Something as innocuous as getting more than one takeaway meal a week can be severely impactful on finances in the long term. Logging purchases and taking notes on how often you buy can help illuminate if you are overspending, and help you view your purchase history more critically.
Careless spending or no, the real rub for people struggling with money can come in the form of debt. Debt is not necessarily a bad thing to have; mortgages are a form of debt, while credit cards can be used pragmatically to reduce the impact of bigger or emergency costs. However, multiple sources of debt, and no clear route out, can make life difficult.

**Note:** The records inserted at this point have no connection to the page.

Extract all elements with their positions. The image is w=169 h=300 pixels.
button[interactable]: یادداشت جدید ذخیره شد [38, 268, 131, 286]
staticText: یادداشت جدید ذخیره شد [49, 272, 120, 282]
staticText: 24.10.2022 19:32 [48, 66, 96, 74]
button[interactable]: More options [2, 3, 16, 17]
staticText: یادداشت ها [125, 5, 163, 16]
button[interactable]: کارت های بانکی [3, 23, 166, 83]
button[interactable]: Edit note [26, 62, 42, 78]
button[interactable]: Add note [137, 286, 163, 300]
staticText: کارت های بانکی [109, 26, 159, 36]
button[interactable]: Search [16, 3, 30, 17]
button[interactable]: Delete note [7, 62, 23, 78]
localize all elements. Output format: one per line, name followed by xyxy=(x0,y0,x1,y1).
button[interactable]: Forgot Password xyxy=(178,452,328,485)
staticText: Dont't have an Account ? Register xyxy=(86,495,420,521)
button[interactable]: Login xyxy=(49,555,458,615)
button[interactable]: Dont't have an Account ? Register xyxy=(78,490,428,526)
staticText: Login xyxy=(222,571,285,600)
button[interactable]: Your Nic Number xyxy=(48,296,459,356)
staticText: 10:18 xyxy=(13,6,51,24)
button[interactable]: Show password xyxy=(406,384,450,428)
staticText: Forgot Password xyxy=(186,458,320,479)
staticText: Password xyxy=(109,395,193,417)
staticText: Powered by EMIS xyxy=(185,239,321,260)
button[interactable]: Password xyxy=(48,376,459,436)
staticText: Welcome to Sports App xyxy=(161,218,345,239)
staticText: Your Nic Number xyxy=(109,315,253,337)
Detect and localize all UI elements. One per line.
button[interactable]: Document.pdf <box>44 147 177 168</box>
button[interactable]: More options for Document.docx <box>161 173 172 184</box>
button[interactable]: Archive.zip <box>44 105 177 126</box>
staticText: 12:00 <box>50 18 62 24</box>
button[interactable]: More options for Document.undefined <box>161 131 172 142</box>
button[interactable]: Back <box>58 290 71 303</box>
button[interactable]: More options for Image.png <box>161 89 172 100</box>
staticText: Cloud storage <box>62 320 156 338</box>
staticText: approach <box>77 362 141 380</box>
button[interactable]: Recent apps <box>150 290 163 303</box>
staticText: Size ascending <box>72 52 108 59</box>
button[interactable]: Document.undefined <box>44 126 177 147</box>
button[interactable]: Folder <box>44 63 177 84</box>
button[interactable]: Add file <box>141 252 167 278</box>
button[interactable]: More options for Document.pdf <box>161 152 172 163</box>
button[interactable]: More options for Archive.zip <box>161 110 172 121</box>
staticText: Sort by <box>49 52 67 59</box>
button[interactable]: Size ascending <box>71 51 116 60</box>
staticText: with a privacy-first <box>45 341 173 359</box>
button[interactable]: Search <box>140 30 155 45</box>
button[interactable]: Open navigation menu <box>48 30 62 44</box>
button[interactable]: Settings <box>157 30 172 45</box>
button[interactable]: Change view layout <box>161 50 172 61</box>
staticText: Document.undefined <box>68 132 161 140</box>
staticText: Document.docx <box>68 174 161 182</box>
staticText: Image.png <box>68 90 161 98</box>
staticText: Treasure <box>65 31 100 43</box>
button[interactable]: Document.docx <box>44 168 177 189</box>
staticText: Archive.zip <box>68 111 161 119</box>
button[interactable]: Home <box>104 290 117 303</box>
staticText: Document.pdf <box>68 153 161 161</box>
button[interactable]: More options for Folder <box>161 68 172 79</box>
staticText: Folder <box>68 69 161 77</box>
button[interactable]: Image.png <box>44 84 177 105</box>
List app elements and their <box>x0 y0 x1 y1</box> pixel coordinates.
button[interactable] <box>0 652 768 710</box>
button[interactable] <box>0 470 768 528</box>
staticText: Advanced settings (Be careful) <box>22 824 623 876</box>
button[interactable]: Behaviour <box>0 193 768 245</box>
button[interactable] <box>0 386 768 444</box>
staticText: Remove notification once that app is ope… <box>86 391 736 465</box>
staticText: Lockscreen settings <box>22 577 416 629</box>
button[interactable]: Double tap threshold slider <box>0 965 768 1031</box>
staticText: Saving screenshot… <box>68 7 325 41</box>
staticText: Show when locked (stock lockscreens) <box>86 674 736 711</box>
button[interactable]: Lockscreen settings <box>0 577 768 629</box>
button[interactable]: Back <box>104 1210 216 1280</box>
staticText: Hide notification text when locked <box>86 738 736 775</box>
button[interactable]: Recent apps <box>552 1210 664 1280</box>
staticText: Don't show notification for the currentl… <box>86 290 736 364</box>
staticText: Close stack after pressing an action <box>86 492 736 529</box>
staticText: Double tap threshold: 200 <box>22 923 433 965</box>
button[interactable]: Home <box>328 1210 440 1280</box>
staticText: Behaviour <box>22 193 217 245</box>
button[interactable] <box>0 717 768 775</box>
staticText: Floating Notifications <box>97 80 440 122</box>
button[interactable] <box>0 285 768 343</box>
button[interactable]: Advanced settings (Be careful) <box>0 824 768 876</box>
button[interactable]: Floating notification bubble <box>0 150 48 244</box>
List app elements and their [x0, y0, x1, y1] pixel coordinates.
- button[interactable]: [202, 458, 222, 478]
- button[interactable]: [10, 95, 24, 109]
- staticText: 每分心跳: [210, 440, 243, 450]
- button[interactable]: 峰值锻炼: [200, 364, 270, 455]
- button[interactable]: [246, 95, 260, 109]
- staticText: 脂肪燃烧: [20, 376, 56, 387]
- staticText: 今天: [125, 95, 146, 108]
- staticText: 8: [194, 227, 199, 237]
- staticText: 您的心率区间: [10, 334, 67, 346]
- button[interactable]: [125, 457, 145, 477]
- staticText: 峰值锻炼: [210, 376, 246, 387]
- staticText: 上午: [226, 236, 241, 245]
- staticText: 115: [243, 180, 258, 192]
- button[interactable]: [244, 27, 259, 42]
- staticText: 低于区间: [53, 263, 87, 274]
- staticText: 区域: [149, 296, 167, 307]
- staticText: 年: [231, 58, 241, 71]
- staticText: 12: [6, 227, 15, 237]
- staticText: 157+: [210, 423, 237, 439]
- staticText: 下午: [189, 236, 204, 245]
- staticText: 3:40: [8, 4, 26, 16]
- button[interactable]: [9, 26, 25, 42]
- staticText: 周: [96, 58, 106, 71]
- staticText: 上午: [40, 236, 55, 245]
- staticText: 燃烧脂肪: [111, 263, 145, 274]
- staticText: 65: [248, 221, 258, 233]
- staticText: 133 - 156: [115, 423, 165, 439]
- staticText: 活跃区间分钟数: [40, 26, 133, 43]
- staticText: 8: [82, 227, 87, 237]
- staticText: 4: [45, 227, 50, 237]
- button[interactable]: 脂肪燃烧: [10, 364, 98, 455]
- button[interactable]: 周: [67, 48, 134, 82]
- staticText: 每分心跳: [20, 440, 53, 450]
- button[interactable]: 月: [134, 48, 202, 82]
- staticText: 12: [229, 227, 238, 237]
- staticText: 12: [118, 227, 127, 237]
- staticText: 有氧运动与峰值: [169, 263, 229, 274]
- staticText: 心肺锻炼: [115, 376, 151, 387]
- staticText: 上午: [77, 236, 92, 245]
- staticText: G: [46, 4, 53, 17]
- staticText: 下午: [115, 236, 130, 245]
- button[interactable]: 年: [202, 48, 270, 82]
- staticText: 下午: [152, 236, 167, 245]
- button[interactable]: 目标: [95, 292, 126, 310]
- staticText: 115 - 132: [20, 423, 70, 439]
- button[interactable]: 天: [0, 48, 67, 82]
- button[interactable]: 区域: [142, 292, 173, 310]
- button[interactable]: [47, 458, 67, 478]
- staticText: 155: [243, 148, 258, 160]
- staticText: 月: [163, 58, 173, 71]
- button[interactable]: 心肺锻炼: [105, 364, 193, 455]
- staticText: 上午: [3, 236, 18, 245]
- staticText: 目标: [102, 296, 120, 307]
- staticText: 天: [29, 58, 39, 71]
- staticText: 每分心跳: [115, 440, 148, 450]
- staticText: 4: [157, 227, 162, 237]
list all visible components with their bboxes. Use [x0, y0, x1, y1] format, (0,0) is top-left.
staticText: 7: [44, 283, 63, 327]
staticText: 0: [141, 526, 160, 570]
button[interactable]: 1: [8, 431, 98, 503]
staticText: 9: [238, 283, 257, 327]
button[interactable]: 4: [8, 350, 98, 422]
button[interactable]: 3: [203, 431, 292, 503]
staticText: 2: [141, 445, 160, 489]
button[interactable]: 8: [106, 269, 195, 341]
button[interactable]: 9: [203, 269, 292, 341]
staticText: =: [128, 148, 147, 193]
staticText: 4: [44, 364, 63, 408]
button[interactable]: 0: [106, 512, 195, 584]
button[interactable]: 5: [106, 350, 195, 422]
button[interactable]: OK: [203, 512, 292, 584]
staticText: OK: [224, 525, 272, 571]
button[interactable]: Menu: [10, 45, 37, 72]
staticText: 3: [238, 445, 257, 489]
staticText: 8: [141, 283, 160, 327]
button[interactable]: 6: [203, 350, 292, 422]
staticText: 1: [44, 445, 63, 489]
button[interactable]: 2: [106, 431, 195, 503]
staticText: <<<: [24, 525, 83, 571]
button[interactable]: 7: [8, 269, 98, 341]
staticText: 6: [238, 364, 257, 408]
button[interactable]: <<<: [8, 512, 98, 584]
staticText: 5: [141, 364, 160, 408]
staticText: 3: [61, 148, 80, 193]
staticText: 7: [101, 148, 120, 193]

One of the simpler ways to make debt easier to manage is to use a debt consolidation loan to combine multiple individual debts. This way, you are only paying off one debt at one rate of interest, and your creditors are satisfied sooner.
It can be impossible to meaningfully grow your savings when in debt – and, indeed, it is not recommended that you try. Debt minimises the impact of savings, and can counteract the interest you would earn. As such, savings strategies should only be implemented once major debts are cleared.
When said debts are under control, it is nonetheless important to start saving the right way. Leaving all of your money in your current account will only make that money easier to spend. Even if you don’t spend it, it won’t work as well for you as it could in another account, such as a cash ISA or high-interest savings account. There is also the matter of your pension to consider.
Having a goal in mind can help inform your savings strategy. Saving for a house would make a LISA more appropriate for your ambitions, while aiming for financial independence could make utilising a global index fund a better way to save.